Jadi, dalam hal tidak dapat ditunjukkannya dokumen asli dari fotocopy
perjanjian bawah tangan tersebut, saksi sebagai salah satu alat bukti
dapat berfungsi untuk memberikan keterangan kepada hakim, bahwa benar
pernah ada suatu kesepakatan yang dibuat secara bawah tangan oleh para
pihak yang namanya tercantum dalam fotocopy perjanjian bawah tangan tersebut, untuk memperjanjikan suatu hal tertentu (Vide Pasal 1320 Jo. 1338 KUH Perdata).
Argumentasi
mengenai hal tersebut juga telah ditegaskan oleh Mahkamah Agung dalam
Putusannya No.: 112 K/Pdt/Pdt/1996, tanggal 17 September 1998, yang
memiliki kaidah hukum sebagai berikut:
“Fotocopy surat tanpa disertai surat/dokumen aslinya dan tanpa dikuatkan oleh Keterangan saksi dan alat bukti lainnya, tidak dapat digunakan sebagai alat bukti yang sah dalam Persidangan Pengadilan (Perdata)
Mengenai pertanyaan jumlah minimum saksi untuk membuktikan fotocopy perjanjian di bawah tangan, ada baiknya kita memperhatikan ketentuan Pasal 1905 KUH Perdata, yang berbunyi:
“Keterangan seorang saksi saja, tanpa suatu alat bukti lain, di muka pengadilan tidak boleh dipercaya.”
Dari
ketentuan tersebut di atas, dapat disimpulkan bahwa dalam hal tidak
adanya bukti lain, selain saksi yang dapat diajukan oleh seseorang untuk
menguatkan dalilnya, maka jumlah saksi yang harus diajukan orang
tersebut adalah minimal dua orang saksi (unus testis nullus testis).
Namun
demikian, dalam praktik, ketentuan mengenai pembuktian dalam perkara
perdata tersebut dapat berkembang dan bermanuver.

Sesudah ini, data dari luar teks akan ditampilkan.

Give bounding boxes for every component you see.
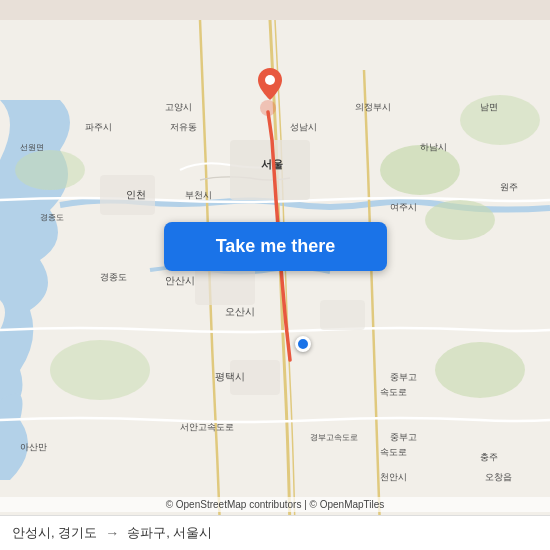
svg-text:천안시: 천안시 [380, 472, 407, 482]
svg-text:안산시: 안산시 [165, 275, 195, 286]
from-location: 안성시, 경기도 [12, 524, 97, 542]
svg-text:의정부시: 의정부시 [355, 102, 391, 112]
svg-text:선원면: 선원면 [20, 143, 44, 152]
svg-text:고양시: 고양시 [165, 102, 192, 112]
map-container: 서울 인천 부천시 경종도 경종도 안산시 오산시 평택시 서안고속도로 경부고… [0, 0, 550, 550]
svg-text:경종도: 경종도 [40, 213, 64, 222]
svg-point-41 [265, 75, 275, 85]
take-me-there-button[interactable]: Take me there [164, 222, 387, 271]
svg-text:여주시: 여주시 [390, 202, 417, 212]
svg-text:속도로: 속도로 [380, 387, 407, 397]
svg-point-4 [435, 342, 525, 398]
svg-text:오창읍: 오창읍 [485, 472, 512, 482]
svg-text:오산시: 오산시 [225, 306, 255, 317]
svg-text:남면: 남면 [480, 102, 498, 112]
origin-dot [295, 336, 311, 352]
svg-text:하남시: 하남시 [420, 142, 447, 152]
svg-text:속도로: 속도로 [380, 447, 407, 457]
svg-text:원주: 원주 [500, 182, 518, 192]
svg-text:인천: 인천 [126, 189, 146, 200]
svg-text:경종도: 경종도 [100, 272, 127, 282]
svg-point-3 [50, 340, 150, 400]
svg-point-6 [15, 150, 85, 190]
svg-rect-11 [320, 300, 365, 330]
svg-text:충주: 충주 [480, 452, 498, 462]
destination-pin [258, 68, 282, 100]
svg-rect-7 [230, 140, 310, 200]
map-attribution: © OpenStreetMap contributors | © OpenMap… [0, 497, 550, 512]
svg-text:저유동: 저유동 [170, 122, 197, 132]
arrow-icon: → [105, 525, 119, 541]
to-location: 송파구, 서울시 [127, 524, 212, 542]
svg-text:중부고: 중부고 [390, 432, 417, 442]
svg-text:서안고속도로: 서안고속도로 [180, 422, 234, 432]
svg-text:파주시: 파주시 [85, 122, 112, 132]
svg-text:경부고속도로: 경부고속도로 [310, 433, 358, 442]
svg-point-40 [260, 100, 276, 116]
svg-text:부천시: 부천시 [185, 190, 212, 200]
svg-text:성남시: 성남시 [290, 122, 317, 132]
svg-point-1 [380, 145, 460, 195]
svg-text:평택시: 평택시 [215, 371, 245, 382]
svg-point-5 [460, 95, 540, 145]
svg-point-2 [425, 200, 495, 240]
svg-text:중부고: 중부고 [390, 372, 417, 382]
navigation-bar: 안성시, 경기도 → 송파구, 서울시 [0, 515, 550, 550]
svg-text:아산만: 아산만 [20, 442, 47, 452]
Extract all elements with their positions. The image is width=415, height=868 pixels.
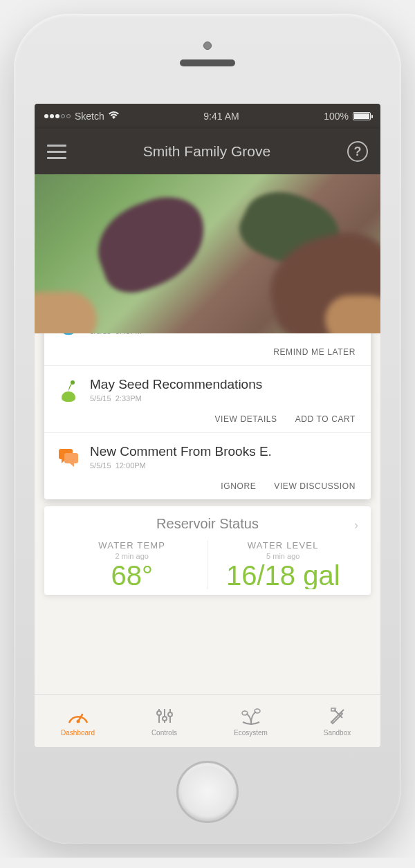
phone-frame: Sketch 9:41 AM 100% Smith Family Grove ? <box>14 14 401 844</box>
tab-dashboard[interactable]: Dashboard <box>35 695 121 747</box>
sliders-icon <box>156 705 174 726</box>
stat-time: 2 min ago <box>61 552 203 560</box>
ignore-button[interactable]: IGNORE <box>221 481 256 491</box>
stat-label: WATER LEVEL <box>212 540 355 551</box>
home-button[interactable] <box>176 761 239 823</box>
notification-item-comment[interactable]: New Comment From Brooks E. 5/5/15 12:00P… <box>44 433 371 499</box>
stat-time: 5 min ago <box>212 552 355 560</box>
status-left: Sketch <box>44 111 119 122</box>
tab-label: Sandbox <box>324 729 351 737</box>
reservoir-card[interactable]: Reservoir Status › WATER TEMP 2 min ago … <box>44 506 371 595</box>
carrier-label: Sketch <box>75 111 104 122</box>
app-title: Smith Family Grove <box>143 143 270 160</box>
chevron-right-icon: › <box>354 518 358 533</box>
tab-label: Ecosystem <box>234 729 268 737</box>
gauge-icon <box>66 705 90 726</box>
signal-dots-icon <box>44 114 71 118</box>
tab-label: Dashboard <box>61 729 95 737</box>
battery-percent: 100% <box>324 111 349 122</box>
content-area: Add 2 Gallons to Your Grove 5/5/15 3:45P… <box>35 174 380 747</box>
tab-sandbox[interactable]: Sandbox <box>294 695 380 747</box>
status-bar: Sketch 9:41 AM 100% <box>35 104 380 129</box>
notification-meta: 5/5/15 2:33PM <box>90 394 358 403</box>
notification-item-seed[interactable]: May Seed Recommendations 5/5/15 2:33PM V… <box>44 366 371 433</box>
svg-point-11 <box>255 709 260 713</box>
tab-ecosystem[interactable]: Ecosystem <box>208 695 294 747</box>
help-icon[interactable]: ? <box>347 141 368 162</box>
notification-meta: 5/5/15 12:00PM <box>90 461 358 470</box>
plant-icon <box>241 705 261 726</box>
screen: Sketch 9:41 AM 100% Smith Family Grove ? <box>35 104 380 747</box>
svg-point-0 <box>71 380 75 385</box>
svg-point-3 <box>76 720 80 723</box>
menu-icon[interactable] <box>47 145 66 159</box>
hero-image <box>35 174 380 333</box>
tab-controls[interactable]: Controls <box>121 695 208 747</box>
speaker-icon <box>180 59 235 66</box>
stat-value: 68° <box>61 562 203 589</box>
comment-icon <box>57 444 80 472</box>
reservoir-title: Reservoir Status › <box>57 516 358 532</box>
app-header: Smith Family Grove ? <box>35 129 380 174</box>
notification-title: New Comment From Brooks E. <box>90 444 358 459</box>
tab-bar: Dashboard Controls Ecosystem <box>35 694 380 747</box>
svg-rect-2 <box>64 453 78 463</box>
status-time: 9:41 AM <box>203 111 239 122</box>
battery-icon <box>353 112 371 120</box>
scroll-region[interactable]: Add 2 Gallons to Your Grove 5/5/15 3:45P… <box>35 174 380 694</box>
wifi-icon <box>109 111 119 122</box>
remind-later-button[interactable]: REMIND ME LATER <box>273 347 356 357</box>
svg-point-10 <box>242 711 248 715</box>
water-temp-stat: WATER TEMP 2 min ago 68° <box>57 540 208 589</box>
stat-label: WATER TEMP <box>61 540 203 551</box>
tools-icon <box>329 705 347 726</box>
notification-title: May Seed Recommendations <box>90 377 358 392</box>
svg-point-9 <box>168 712 172 717</box>
view-discussion-button[interactable]: VIEW DISCUSSION <box>274 481 356 491</box>
view-details-button[interactable]: VIEW DETAILS <box>214 414 277 424</box>
phone-hardware-top <box>138 41 277 83</box>
water-level-stat: WATER LEVEL 5 min ago 16/18 gal <box>208 540 359 589</box>
add-to-cart-button[interactable]: ADD TO CART <box>295 414 356 424</box>
status-right: 100% <box>324 111 371 122</box>
seed-icon <box>57 377 80 405</box>
stat-value: 16/18 gal <box>212 562 355 589</box>
tab-label: Controls <box>151 729 177 737</box>
camera-icon <box>203 41 212 50</box>
svg-point-7 <box>163 717 167 721</box>
svg-point-5 <box>157 711 161 715</box>
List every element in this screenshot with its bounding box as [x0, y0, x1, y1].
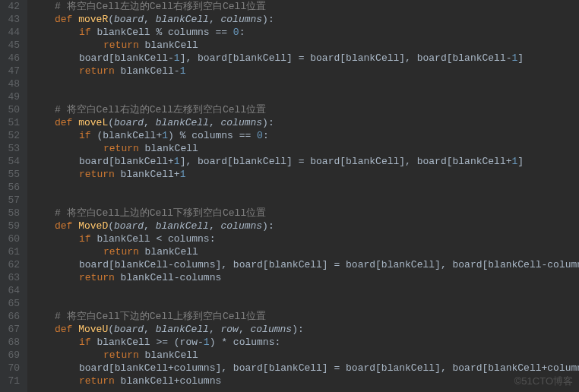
- code-line[interactable]: [30, 181, 579, 194]
- code-line[interactable]: [30, 77, 579, 90]
- code-editor[interactable]: 4243444546474849505152535455565758596061…: [0, 0, 579, 392]
- code-line[interactable]: return blankCell: [30, 39, 579, 52]
- token-kw: return: [103, 349, 145, 361]
- code-line[interactable]: def MoveU(board, blankCell, row, columns…: [30, 323, 579, 336]
- line-number: 67: [5, 323, 20, 336]
- code-line[interactable]: board[blankCell+columns], board[blankCel…: [30, 362, 579, 375]
- token-prm: blankCell: [156, 324, 209, 335]
- line-number-gutter: 4243444546474849505152535455565758596061…: [0, 0, 27, 392]
- code-line[interactable]: board[blankCell+1], board[blankCell] = b…: [30, 155, 579, 168]
- token-op: ):: [262, 117, 274, 128]
- token-kw: return: [103, 143, 145, 154]
- line-number: 45: [5, 39, 20, 52]
- code-line[interactable]: return blankCell+columns: [30, 375, 579, 387]
- token-kw: return: [103, 246, 145, 258]
- token-op: (: [108, 220, 114, 232]
- token-op: blankCell % columns ==: [96, 27, 233, 38]
- token-kw: def: [55, 220, 78, 232]
- code-line[interactable]: board[blankCell-columns], board[blankCel…: [30, 258, 579, 271]
- token-num: 0: [257, 130, 263, 141]
- code-line[interactable]: [30, 90, 579, 103]
- token-op: ]: [517, 156, 524, 167]
- line-number: 52: [5, 129, 20, 142]
- line-number: 48: [5, 77, 20, 90]
- line-number: 69: [5, 349, 20, 362]
- token-num: 1: [162, 130, 168, 141]
- token-num: 1: [174, 156, 180, 167]
- token-fn: moveR: [78, 14, 108, 25]
- code-line[interactable]: return blankCell-1: [30, 65, 579, 77]
- token-op: ,: [209, 14, 221, 25]
- code-line[interactable]: if blankCell >= (row-1) * columns:: [30, 336, 579, 349]
- code-line[interactable]: return blankCell+1: [30, 168, 579, 181]
- code-line[interactable]: def moveR(board, blankCell, columns):: [30, 13, 579, 26]
- line-number: 54: [5, 155, 20, 168]
- token-op: board[blankCell-columns], board[blankCel…: [79, 259, 579, 270]
- token-prm: blankCell: [156, 220, 209, 232]
- token-op: ,: [144, 14, 156, 25]
- token-num: 1: [204, 337, 210, 348]
- token-op: ) % columns ==: [168, 130, 257, 141]
- token-fn: MoveD: [78, 220, 108, 232]
- line-number: 59: [5, 220, 20, 232]
- token-kw: return: [79, 169, 121, 180]
- code-line[interactable]: return blankCell-columns: [30, 271, 579, 284]
- token-op: (: [108, 324, 114, 335]
- code-line[interactable]: # 将空白Cell左边的Cell右移到空白Cell位置: [30, 0, 579, 13]
- token-prm: board: [114, 14, 144, 25]
- token-op: ,: [239, 324, 251, 335]
- code-line[interactable]: # 将空白Cell右边的Cell左移到空白Cell位置: [30, 103, 579, 116]
- line-number: 43: [5, 13, 20, 26]
- line-number: 50: [5, 103, 20, 116]
- token-prm: board: [114, 117, 144, 128]
- token-op: ,: [144, 117, 156, 128]
- code-line[interactable]: board[blankCell-1], board[blankCell] = b…: [30, 52, 579, 65]
- line-number: 47: [5, 65, 20, 77]
- code-line[interactable]: # 将空白Cell下边的Cell上移到空白Cell位置: [30, 310, 579, 323]
- line-number: 71: [5, 375, 20, 387]
- line-number: 51: [5, 116, 20, 129]
- code-line[interactable]: return blankCell: [30, 142, 579, 155]
- code-line[interactable]: return blankCell: [30, 349, 579, 362]
- line-number: 55: [5, 168, 20, 181]
- code-line[interactable]: [30, 284, 579, 297]
- line-number: 53: [5, 142, 20, 155]
- token-op: blankCell: [145, 246, 198, 258]
- token-op: blankCell: [145, 40, 198, 51]
- token-op: ,: [209, 324, 221, 335]
- line-number: 63: [5, 271, 20, 284]
- code-line[interactable]: return blankCell: [30, 245, 579, 258]
- code-area[interactable]: # 将空白Cell左边的Cell右移到空白Cell位置def moveR(boa…: [27, 0, 579, 392]
- token-prm: columns: [251, 324, 293, 335]
- token-op: blankCell-columns: [121, 272, 222, 283]
- code-line[interactable]: [30, 194, 579, 207]
- token-op: :: [239, 27, 245, 38]
- token-op: (blankCell+: [96, 130, 162, 141]
- token-op: blankCell: [145, 143, 198, 154]
- token-op: blankCell+: [121, 169, 180, 180]
- token-op: ):: [292, 324, 304, 335]
- token-prm: blankCell: [156, 117, 209, 128]
- code-line[interactable]: [30, 297, 579, 310]
- code-line[interactable]: if (blankCell+1) % columns == 0:: [30, 129, 579, 142]
- token-op: ], board[blankCell] = board[blankCell], …: [180, 52, 512, 64]
- line-number: 64: [5, 284, 20, 297]
- token-kw: if: [79, 337, 96, 348]
- token-prm: columns: [221, 14, 263, 25]
- token-num: 1: [174, 52, 180, 64]
- line-number: 46: [5, 52, 20, 65]
- token-fn: moveL: [78, 117, 108, 128]
- code-line[interactable]: if blankCell % columns == 0:: [30, 26, 579, 39]
- token-num: 1: [180, 65, 186, 77]
- code-line[interactable]: if blankCell < columns:: [30, 232, 579, 245]
- token-op: blankCell+columns: [121, 375, 222, 387]
- token-prm: columns: [221, 220, 263, 232]
- token-prm: row: [221, 324, 239, 335]
- code-line[interactable]: def MoveD(board, blankCell, columns):: [30, 220, 579, 232]
- token-kw: if: [79, 27, 96, 38]
- code-line[interactable]: def moveL(board, blankCell, columns):: [30, 116, 579, 129]
- line-number: 70: [5, 362, 20, 375]
- code-line[interactable]: # 将空白Cell上边的Cell下移到空白Cell位置: [30, 207, 579, 220]
- token-op: ], board[blankCell] = board[blankCell], …: [180, 156, 512, 167]
- line-number: 68: [5, 336, 20, 349]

Misalnya dalam hal
keberadaan fotocopy dari perjanjian bawah tangan ini ternyata
diakui dan tidak disangkal oleh pihak lawan, tentunya hal ini dapat
dikualifisir sebagai pengakuan di muka hakim, yang merupakan bukti yang
sempurna (Vide: Pasal 176 HIR), atau apakah ada persangkaan (kesimpulan) yang ditarik oleh hakim (Vide: Pasal 173 HIR) dari bukti-bukti yang diajukan oleh para pihak serta fakta-fakta yang terungkap di persidangan.